_WHAT NEEDS TO BE DONE_
Write the records below out in full, character for character, with no pictures.

Segment Start: DATA TO EXAMINE

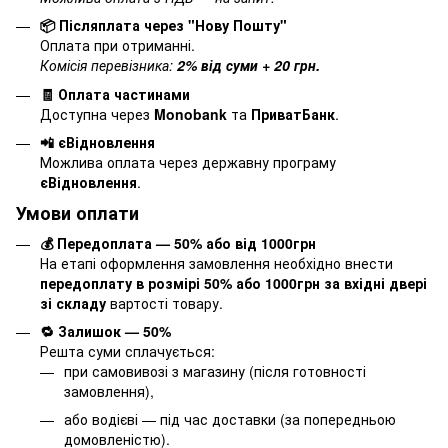
📦 Післяплата через "Нову Пошту"
Оплата при отриманні.
Комісія перевізника:
2% від суми + 20 грн.
🧾 Оплата частинами
Доступна через
Monobank
та
ПриватБанк
.
📲 єВідновлення
Можлива оплата через державну програму
єВідновлення
.
Умови оплати
💰 Передоплата — 50% або від 1000грн
На етапі оформлення замовлення необхідно внести
передоплату в розмірі 50% або 1000грн за вхідні двері
зі складу
вартості товару.
🔁 Залишок — 50%
Решта суми сплачується:
при самовивозі з магазину (після готовності
замовлення),
або водієві — під час доставки (за попередньою
домовленістю).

Segment End: DATA TO EXAMINE

_FINISHED EXERCISE_
📦 Післяплата через "Нову Пошту"
Оплата при отриманні.
Комісія перевізника:
2% від суми + 20 грн.
🧾 Оплата частинами
Доступна через
Monobank
та
ПриватБанк
.
📲 єВідновлення
Можлива оплата через державну програму
єВідновлення
.
Умови оплати
💰 Передоплата — 50% або від 1000грн
На етапі оформлення замовлення необхідно внести
передоплату в розмірі 50% або 1000грн за вхідні двері
зі складу
вартості товару.
🔁 Залишок — 50%
Решта суми сплачується:
при самовивозі з магазину (після готовності
замовлення),
або водієві — під час доставки (за попередньою
домовленістю).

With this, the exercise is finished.